§ Your goal
Look through the lines below; wherever the word "most" appears, copy that line.

──────── Source material

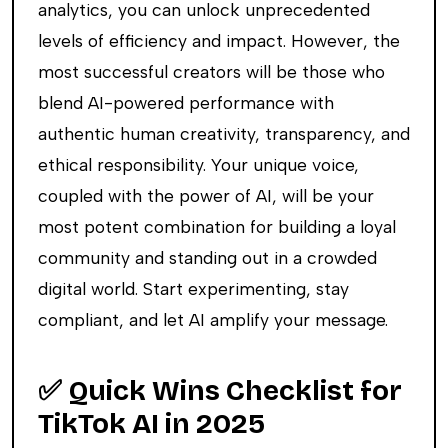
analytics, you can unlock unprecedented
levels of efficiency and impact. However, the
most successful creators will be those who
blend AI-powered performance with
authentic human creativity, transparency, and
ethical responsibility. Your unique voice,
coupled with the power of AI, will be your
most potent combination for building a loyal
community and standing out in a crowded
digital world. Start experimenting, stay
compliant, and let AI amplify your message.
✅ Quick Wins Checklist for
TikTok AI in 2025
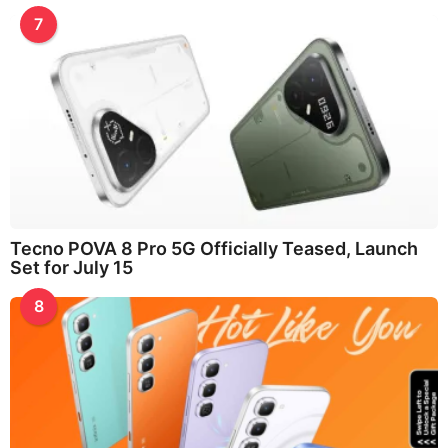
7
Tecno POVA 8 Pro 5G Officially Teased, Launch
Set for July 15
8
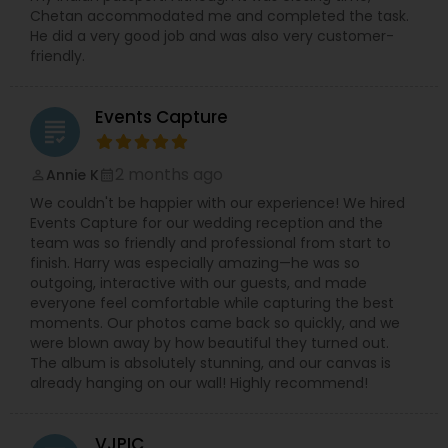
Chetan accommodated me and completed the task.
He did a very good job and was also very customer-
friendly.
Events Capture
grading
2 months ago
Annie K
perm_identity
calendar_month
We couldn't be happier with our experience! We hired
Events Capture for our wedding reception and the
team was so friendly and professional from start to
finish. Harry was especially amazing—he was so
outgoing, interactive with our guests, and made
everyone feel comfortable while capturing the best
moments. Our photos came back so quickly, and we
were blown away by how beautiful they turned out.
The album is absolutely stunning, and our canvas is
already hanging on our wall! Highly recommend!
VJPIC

────────────────

§ Task answer
most successful creators will be those who
most potent combination for building a loyal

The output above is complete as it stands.